[[ Exercise material, beginning ]]
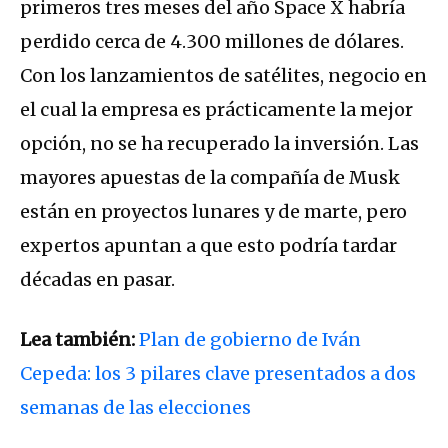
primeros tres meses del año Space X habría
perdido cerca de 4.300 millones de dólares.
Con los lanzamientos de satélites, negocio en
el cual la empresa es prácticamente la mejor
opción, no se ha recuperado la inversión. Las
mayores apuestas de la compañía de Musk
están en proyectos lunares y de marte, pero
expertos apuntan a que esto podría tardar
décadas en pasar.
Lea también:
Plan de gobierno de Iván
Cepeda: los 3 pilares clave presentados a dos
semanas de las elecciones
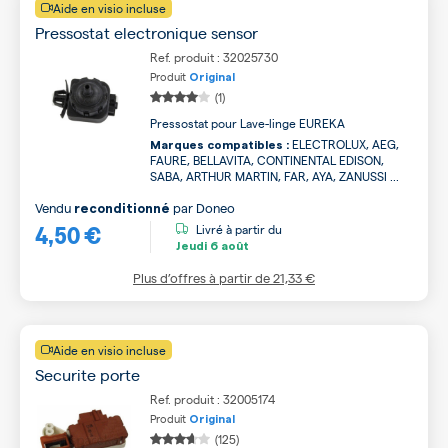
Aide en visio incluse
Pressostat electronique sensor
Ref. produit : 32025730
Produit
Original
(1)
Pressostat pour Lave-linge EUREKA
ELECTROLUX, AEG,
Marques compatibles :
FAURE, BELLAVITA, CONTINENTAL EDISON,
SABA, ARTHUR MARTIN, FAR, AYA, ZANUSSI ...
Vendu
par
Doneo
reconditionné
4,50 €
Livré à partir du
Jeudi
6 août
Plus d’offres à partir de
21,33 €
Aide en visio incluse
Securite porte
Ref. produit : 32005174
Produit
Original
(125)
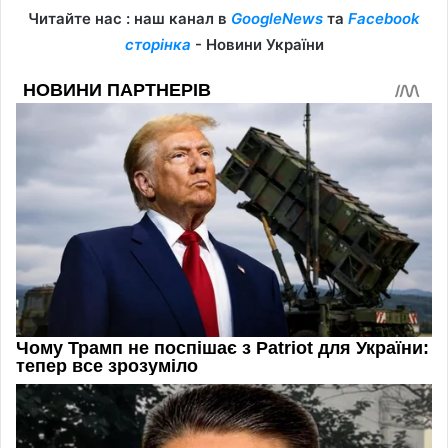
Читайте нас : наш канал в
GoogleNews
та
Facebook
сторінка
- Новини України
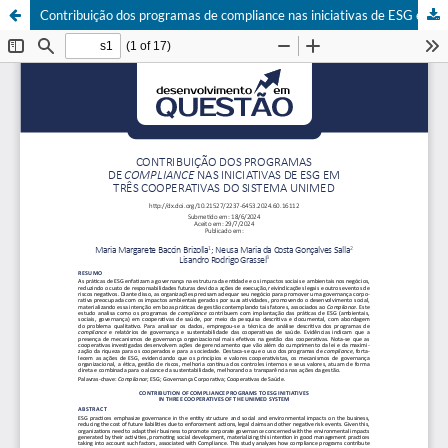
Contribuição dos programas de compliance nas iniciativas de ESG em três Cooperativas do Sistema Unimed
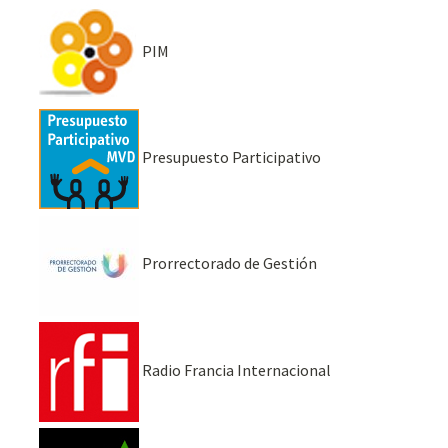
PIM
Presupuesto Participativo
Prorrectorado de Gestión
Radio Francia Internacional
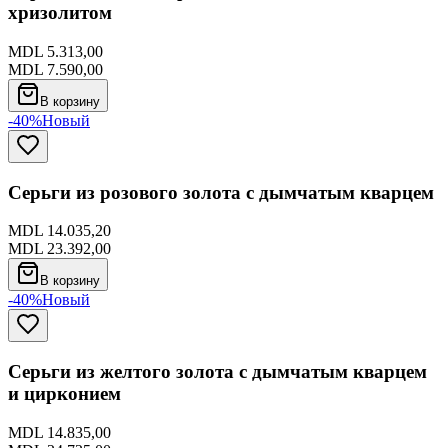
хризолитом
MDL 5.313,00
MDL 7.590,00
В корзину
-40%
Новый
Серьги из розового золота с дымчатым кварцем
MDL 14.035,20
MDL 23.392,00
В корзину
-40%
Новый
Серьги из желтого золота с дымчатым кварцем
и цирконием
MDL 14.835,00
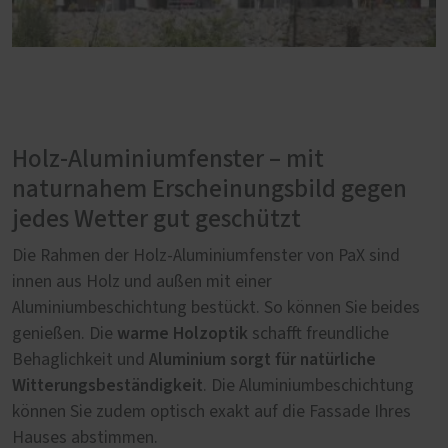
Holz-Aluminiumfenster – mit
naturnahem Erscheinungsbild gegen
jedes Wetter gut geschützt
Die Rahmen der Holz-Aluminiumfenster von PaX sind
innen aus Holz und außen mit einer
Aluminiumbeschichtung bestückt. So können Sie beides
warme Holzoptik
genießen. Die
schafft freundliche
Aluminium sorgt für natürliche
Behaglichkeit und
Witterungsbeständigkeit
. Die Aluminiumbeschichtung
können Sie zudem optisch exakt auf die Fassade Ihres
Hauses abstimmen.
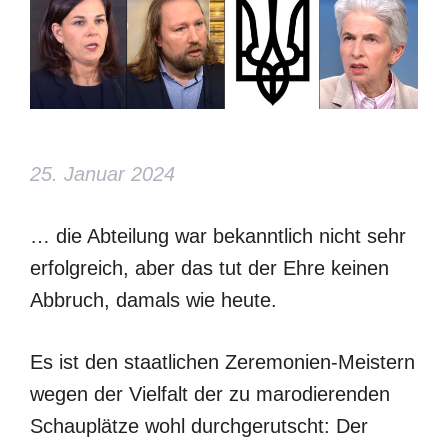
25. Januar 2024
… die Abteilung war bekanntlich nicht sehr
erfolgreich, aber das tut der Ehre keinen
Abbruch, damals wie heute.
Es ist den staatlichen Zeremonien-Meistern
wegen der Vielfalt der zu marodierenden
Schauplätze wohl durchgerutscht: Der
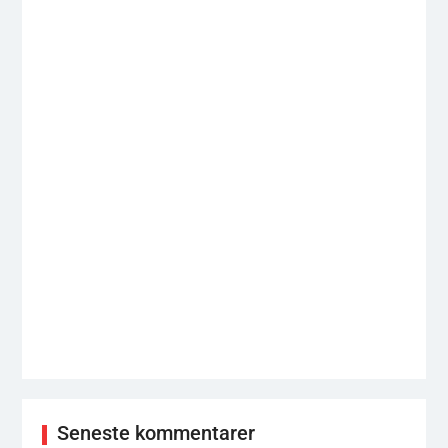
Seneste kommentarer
[[ Exercise material, end ]]
[[ Exercise material, beginning ]]
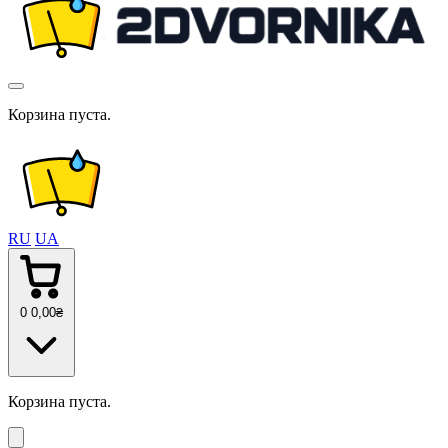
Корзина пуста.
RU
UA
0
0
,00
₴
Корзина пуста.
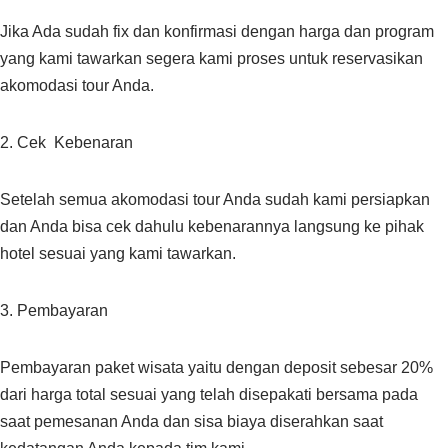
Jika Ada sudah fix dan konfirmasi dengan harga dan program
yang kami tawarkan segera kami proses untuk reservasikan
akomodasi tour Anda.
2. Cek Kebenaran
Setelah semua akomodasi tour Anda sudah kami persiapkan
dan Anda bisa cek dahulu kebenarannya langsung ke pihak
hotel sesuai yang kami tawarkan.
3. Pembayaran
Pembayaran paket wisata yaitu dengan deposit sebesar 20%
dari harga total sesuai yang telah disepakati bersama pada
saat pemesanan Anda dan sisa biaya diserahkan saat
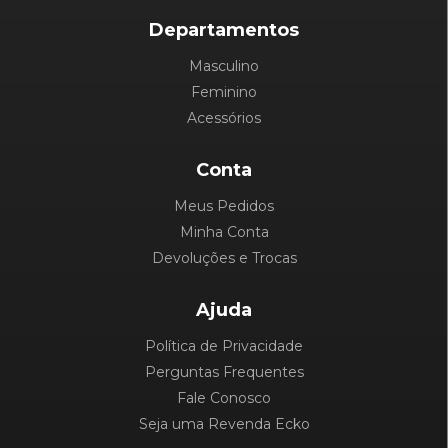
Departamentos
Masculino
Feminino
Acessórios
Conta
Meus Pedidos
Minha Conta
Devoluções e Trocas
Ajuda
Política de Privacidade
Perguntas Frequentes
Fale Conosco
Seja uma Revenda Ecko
[[ Exercise material, end ]]
[[ Exercise material, beginning ]]
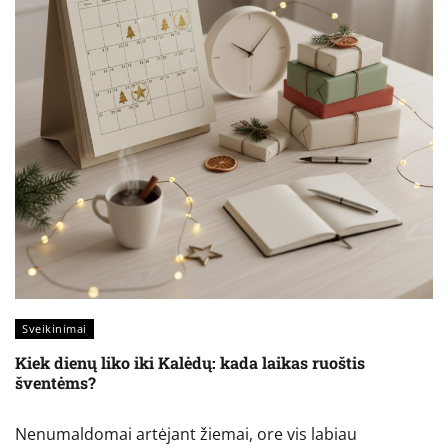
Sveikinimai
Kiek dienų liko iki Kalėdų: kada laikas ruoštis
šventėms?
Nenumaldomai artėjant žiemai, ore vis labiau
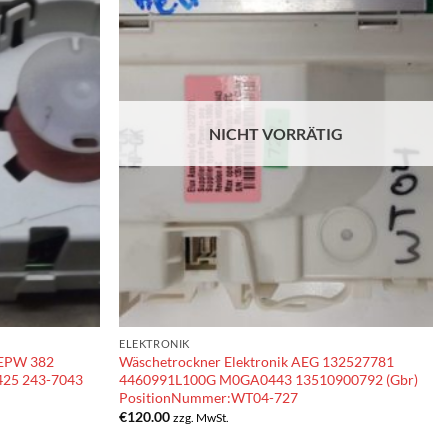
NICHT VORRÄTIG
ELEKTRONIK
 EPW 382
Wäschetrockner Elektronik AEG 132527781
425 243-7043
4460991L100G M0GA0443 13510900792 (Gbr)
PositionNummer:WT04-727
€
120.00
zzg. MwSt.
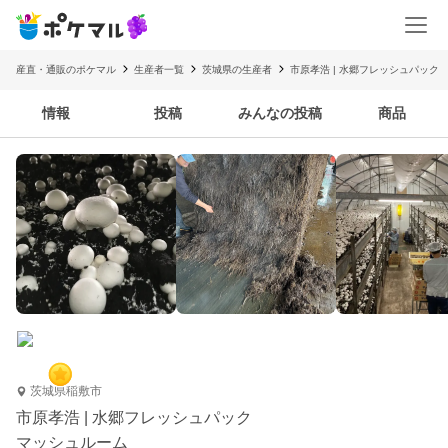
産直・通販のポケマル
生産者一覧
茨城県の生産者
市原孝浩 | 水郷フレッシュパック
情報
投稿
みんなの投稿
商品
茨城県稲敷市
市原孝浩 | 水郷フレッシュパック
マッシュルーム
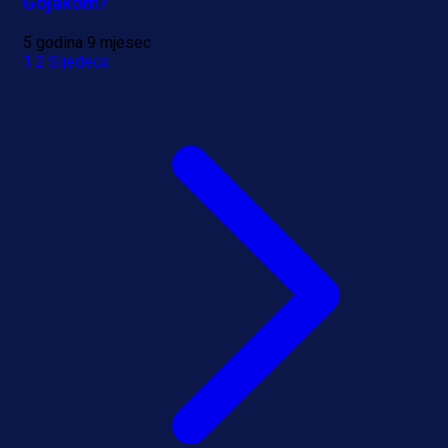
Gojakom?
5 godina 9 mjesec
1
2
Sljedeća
[[ Exercise material, end ]]
Required action: Both the line above containing "primeros tres meses del año Space X habría" and the line containing "Radio Francia Internacional" belong in the copy, along with every line between them; print these exactly and omit the pictures.

Task output:
primeros tres meses del año Space X habría
perdido cerca de 4.300 millones de dólares.
Con los lanzamientos de satélites, negocio en
el cual la empresa es prácticamente la mejor
opción, no se ha recuperado la inversión. Las
mayores apuestas de la compañía de Musk
están en proyectos lunares y de marte, pero
expertos apuntan a que esto podría tardar
décadas en pasar.
Lea también:
Plan de gobierno de Iván
Cepeda: los 3 pilares clave presentados a dos
semanas de las elecciones
Aide en visio incluse
Pressostat electronique sensor
Ref. produit : 32025730
Produit
Original
(1)
Pressostat pour Lave-linge EUREKA
ELECTROLUX, AEG,
Marques compatibles :
FAURE, BELLAVITA, CONTINENTAL EDISON,
SABA, ARTHUR MARTIN, FAR, AYA, ZANUSSI ...
Vendu
par
Doneo
reconditionné
4,50 €
Livré à partir du
Jeudi
6 août
Plus d’offres à partir de
21,33 €
Aide en visio incluse
Securite porte
Ref. produit : 32005174
Produit
Original
(125)
Читайте нас : наш канал в
GoogleNews
та
Facebook
сторінка
- Новини України
Contribuição dos programas de compliance nas iniciativas de ESG em três Cooperativas do Sistema Unimed
PIM
Presupuesto Participativo
Prorrectorado de Gestión
Radio Francia Internacional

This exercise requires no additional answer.